Besides the particular division of censures into excommunication, suspension, and interdict, there are several general divisions of censures. number one censures a jure and ab homine. Censures a jure by the law are those inflicted by a permanent edict of the lawgiver, i.e., which the law itself attribute to a crime. We must distinguish here between a law, i.e., an enactment having, of itself, permanent and perpetual binding force, and a mere predominance or precept, commonly temporal in obligation and lapsing with the death of the superior by whom it was given. Censures a jure, therefore, are annexed either to the common law of the Church, such as decrees of popes and general councils, or are inflicted by general law, e.g., by bishops for their particular diocese or territory, commonly in provincial or diocesan synods. Censures ab homine by man are those which are passed by the sentence, command, or particular precept of the judge, e.g., by the bishop, as contradistinguished from the law intended above. They are usually owing to particular and transient circumstances, and are allocated to last only as long as such circumstances exist. The censure ab homine may be in the defecate of a general order, command, or precept, binding on all subjects , or it may be only by a particular direction or precept for an individual case, e.g., in a trial where the delinquent is found guilty and censured, or as a particular precept to stop a particular delinquency.

Another division of censures is important and peculiar to the penal legislation of the Church. A censure a jure or ab homine may be either 1 or 2 .

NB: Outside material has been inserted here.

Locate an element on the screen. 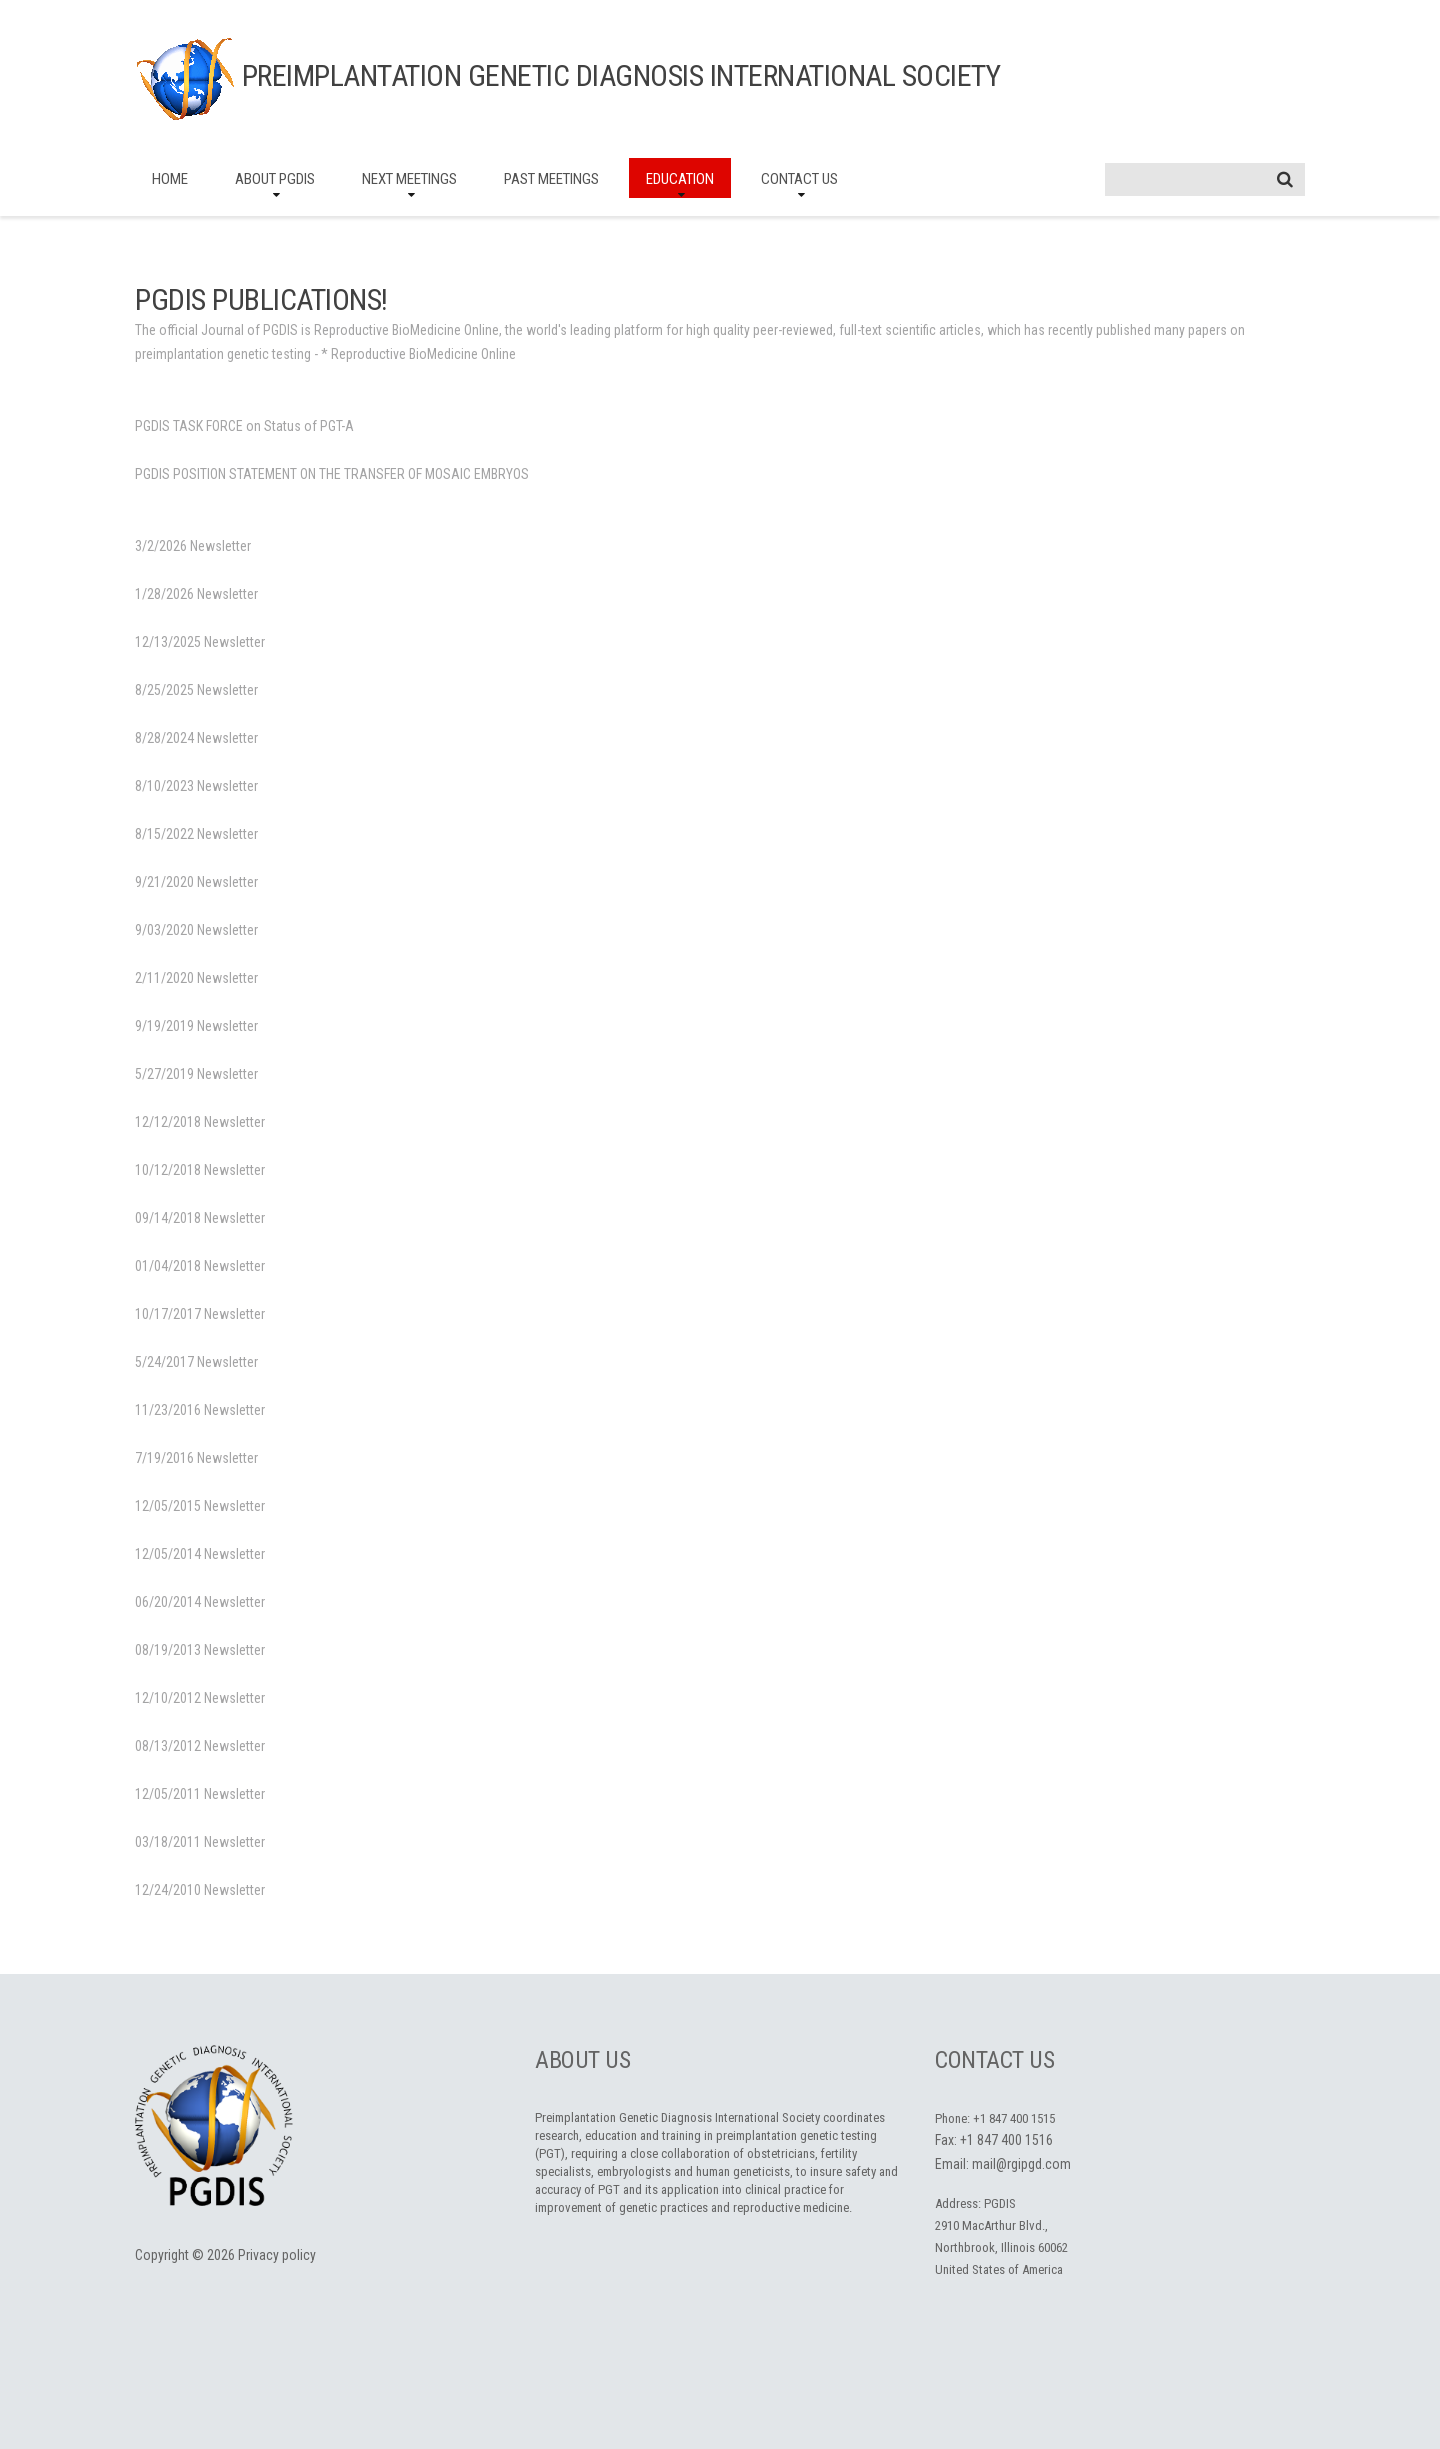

1 Censures of sentence pronounced are incurred by the commission of the crime; in other words, the delinquent incurs the penalty in the very act of breaking the law, and the censure binds the conscience of the delinquent immediately, without the process of a trial, or the formality of a judicial sentence. The law itself inflicts the penalty in thewhen the violation of the law is complete. this bracket of penalty is especially powerful in the Church, whose subjects are obliged in conscience to obey her laws. whether the crime be secret, the censure is also secret, but it is binding before God and in conscience; if the crime be public the censure is also public; but if the secret censure thus incurred is to be shown public, then a judicial examination of the crime is had, and the formal declaration declaratory sentence is produced that the delinquent has incurred the censure.

2 Censures , etc. If however, the expressions are of the future, and imply judicial intervention, the censure is e.g., , etc. In doubtful cases, the sentence is presumed to be , because in penal things the more benign interpretation is to be followed. Moreover, previously the infliction of the latter line of censures, three warnings are necessary, or one peremptory warning, except when both the crime and the contumacy of the delinquent are notorious and therefore sufficiently proved.

Censures are again shared into reserved and non-reserved censures. As sins may be reserved, so also may censures, reservation in this case being limited to limitation or negation of an inferior's jurisdiction to absolve from the censure, and the retention of this power to direct or establishment by his superior. See Reservation.